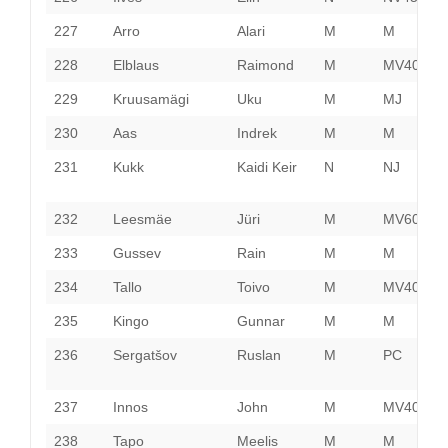
227
Arro
Alari
M
M
H
228
Elblaus
Raimond
M
MV40
V
229
Kruusamägi
Uku
M
MJ
H
230
Aas
Indrek
M
M
231
Kukk
Kaidi Keir
N
NJ
P
232
Leesmäe
Jüri
M
MV60
P
233
Gussev
Rain
M
M
H
234
Tallo
Toivo
M
MV40
P
235
Kingo
Gunnar
M
M
H
236
Sergatšov
Ruslan
M
PC
L
237
Innos
John
M
MV40
H
238
Tapo
Meelis
M
M
J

==*==

YOUR INSTRUCTIONS
Once the pictures are dropped, please print every remaining line of the material verbatim.

TASK RESULT
227
Arro
Alari
M
M
H
228
Elblaus
Raimond
M
MV40
V
229
Kruusamägi
Uku
M
MJ
H
230
Aas
Indrek
M
M
231
Kukk
Kaidi Keir
N
NJ
P
232
Leesmäe
Jüri
M
MV60
P
233
Gussev
Rain
M
M
H
234
Tallo
Toivo
M
MV40
P
235
Kingo
Gunnar
M
M
H
236
Sergatšov
Ruslan
M
PC
L
237
Innos
John
M
MV40
H
238
Tapo
Meelis
M
M
J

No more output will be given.